Dataset:
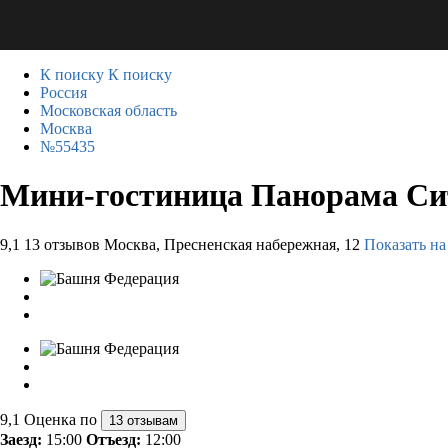
К поиску
К поиску
Россия
Московская область
Москва
№55435
Мини-гостиница Панорама Си
9,1
13 отзывов
Москва, Пресненская набережная, 12
Показать на
9,1
Оценка по
13 отзывам
Заезд:
15:00
Отъезд:
12:00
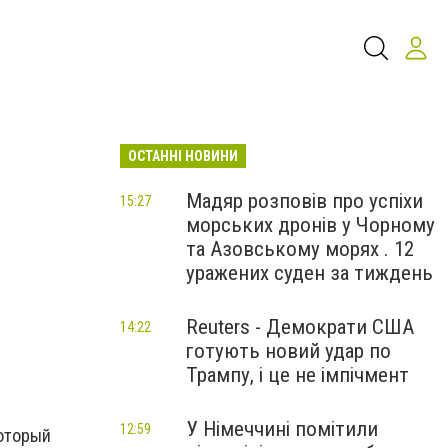
ОСТАННІ НОВИНИ
Мадяр розповів про успіхи
15:27
морських дронів у Чорному
та Азовському морях . 12
уражених суден за тиждень
Reuters - Демократи США
14:22
готують новий удар по
Трампу, і це не імпічмент
У Німеччині помітили
12:59
который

Problem description: Looking at the entries, work out how many lines hold the word "Москва". Give the number and nothing else.

Answer to the problem: 2